Scientists at UT Southwestern Medical Center have observed that patients with diabetes, kidney disease and anemia who don't respond to treatment with an anti-anemia drug have a higher risk of cardiovascular disease or death. The findings suggest that testing such patients' responsiveness to the drug and keeping blood iron levels a little low might reduce their risk, said Robert Toto, senior author of the study.
The results were an unexpected finding of a study on darbepoetin alpha, which stimulates the production of red blood cells to counteract anemia.
The study showed that darbepoetin alpha works no better than a placebo for improving cardiovascular and kidney outcomes, but it did lower the risk for blood transfusion and resulted in modest improvement in patient-reported outcomes among people with diabetes, kidney disease and anemia.

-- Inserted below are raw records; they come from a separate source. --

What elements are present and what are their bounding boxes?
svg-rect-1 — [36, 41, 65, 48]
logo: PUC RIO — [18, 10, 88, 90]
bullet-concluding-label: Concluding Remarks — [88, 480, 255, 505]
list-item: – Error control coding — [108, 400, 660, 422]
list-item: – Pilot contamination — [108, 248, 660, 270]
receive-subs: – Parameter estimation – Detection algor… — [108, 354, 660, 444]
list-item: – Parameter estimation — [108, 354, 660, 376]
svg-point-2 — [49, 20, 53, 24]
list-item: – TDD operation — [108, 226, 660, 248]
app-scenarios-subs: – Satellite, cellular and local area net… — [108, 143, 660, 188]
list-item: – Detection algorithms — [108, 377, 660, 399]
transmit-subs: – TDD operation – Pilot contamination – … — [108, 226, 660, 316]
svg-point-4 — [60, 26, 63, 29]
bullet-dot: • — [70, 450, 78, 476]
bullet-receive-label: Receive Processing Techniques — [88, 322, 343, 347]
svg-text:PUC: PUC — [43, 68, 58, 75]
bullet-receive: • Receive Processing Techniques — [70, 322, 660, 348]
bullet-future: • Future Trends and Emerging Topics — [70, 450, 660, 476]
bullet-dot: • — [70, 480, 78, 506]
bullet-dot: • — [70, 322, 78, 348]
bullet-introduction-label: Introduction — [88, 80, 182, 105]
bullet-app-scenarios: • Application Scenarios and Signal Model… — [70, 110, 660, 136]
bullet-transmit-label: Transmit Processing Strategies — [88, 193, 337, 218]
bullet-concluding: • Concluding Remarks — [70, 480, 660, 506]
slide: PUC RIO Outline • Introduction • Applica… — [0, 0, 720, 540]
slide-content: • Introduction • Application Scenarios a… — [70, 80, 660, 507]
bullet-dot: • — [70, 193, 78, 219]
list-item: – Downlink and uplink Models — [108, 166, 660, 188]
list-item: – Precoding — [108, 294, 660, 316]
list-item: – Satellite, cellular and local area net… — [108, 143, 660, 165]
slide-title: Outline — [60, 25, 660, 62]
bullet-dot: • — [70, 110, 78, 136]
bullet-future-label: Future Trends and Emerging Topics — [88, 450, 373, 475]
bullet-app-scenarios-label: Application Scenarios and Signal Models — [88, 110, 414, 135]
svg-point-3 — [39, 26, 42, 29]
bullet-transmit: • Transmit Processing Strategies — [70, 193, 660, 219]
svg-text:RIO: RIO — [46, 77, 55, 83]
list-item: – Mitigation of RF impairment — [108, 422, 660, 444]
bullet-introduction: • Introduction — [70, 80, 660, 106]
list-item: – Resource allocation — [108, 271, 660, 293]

However, people receiving darbepoetin alpha had nearly a twofold higher risk for stroke. Cancer deaths were also higher among people receiving the drug.
The study included 4,038 participants, all of whom had type 2 diabetes, anemia and kidney damage, although not enough to require dialysis. Of these, 1,872 received injections of the drug, and 1,889 received placebo injections.

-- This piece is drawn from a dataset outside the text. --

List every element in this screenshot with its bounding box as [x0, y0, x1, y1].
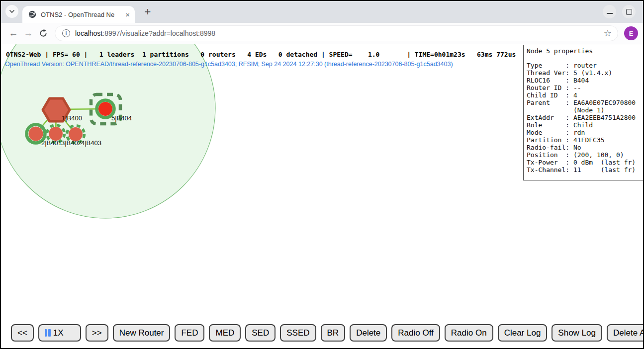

Participants receiving darbepoetin alpha also received periodic subcutaneous injections of the drug with the aim of increasing their levels of hemoglobin to a level of 13 grams per deciliter.
In analyzing the results, the researchers found that the participants who had poor initial responses to the drug had a higher rate of death, heart attack, stroke or heart failure.
Conversely, for patients who respond quickly to the drug appears safer, Toto said.
The findings appeared in the New England Journal of Medicine.